**EXERCISE GOAL:** Give the number of lines in the data below containing the word "Lyon", with no other text.

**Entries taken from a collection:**
....................

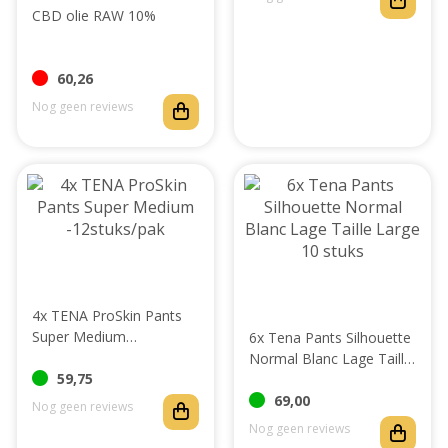
CBD olie RAW 10%
60,26
Nog geen reviews
4x TENA ProSkin Pants
Super Medium
6x Tena Pants Silhouette
-12stuks/pak
Normal Blanc Lage Taille
59,75
Large 10 stuks
69,00
Nog geen reviews
Nog geen reviews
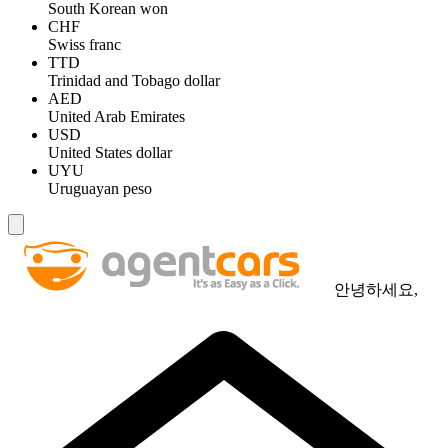
South Korean won
CHF
Swiss franc
TTD
Trinidad and Tobago dollar
AED
United Arab Emirates
USD
United States dollar
UYU
Uruguayan peso
안녕하세요,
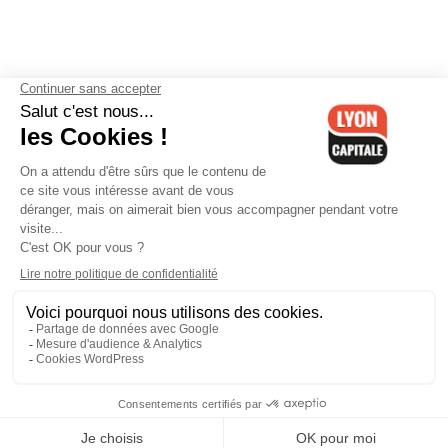
Contactez-nous
-
Mentions légales
-
CGV
-
Politique de
confidentialité
-
Gestion des cookies
-
Lyon Capitale TV
-
Archives
Lyon Capitale
Lyon Capitale - 51 avenue Maréchal Foch - CS 40091 - 69456 Lyon
Cedex 06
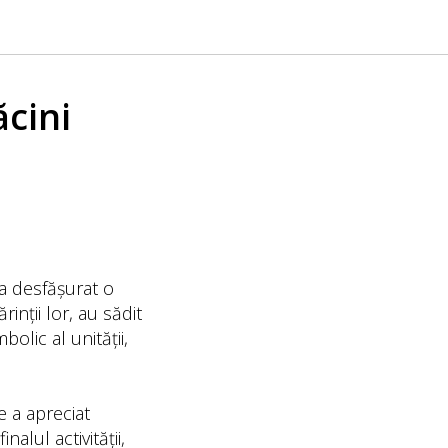
ăcini
s-a desfășurat o
ărinții lor, au sădit
bolic al unității,
e a apreciat
nalul activității,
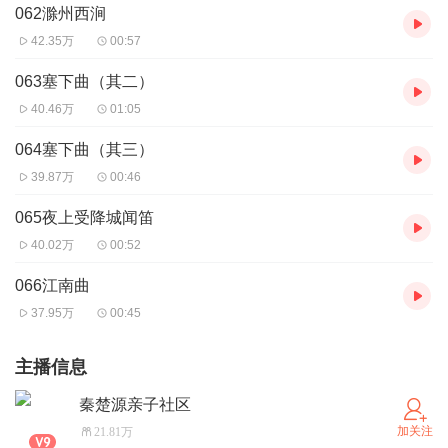
062滁州西涧
42.35万
00:57
063塞下曲（其二）
40.46万
01:05
064塞下曲（其三）
39.87万
00:46
065夜上受降城闻笛
40.02万
00:52
066江南曲
37.95万
00:45
主播信息
秦楚源亲子社区
加关注
21.81万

....................

**YOUR RESPONSE:** 3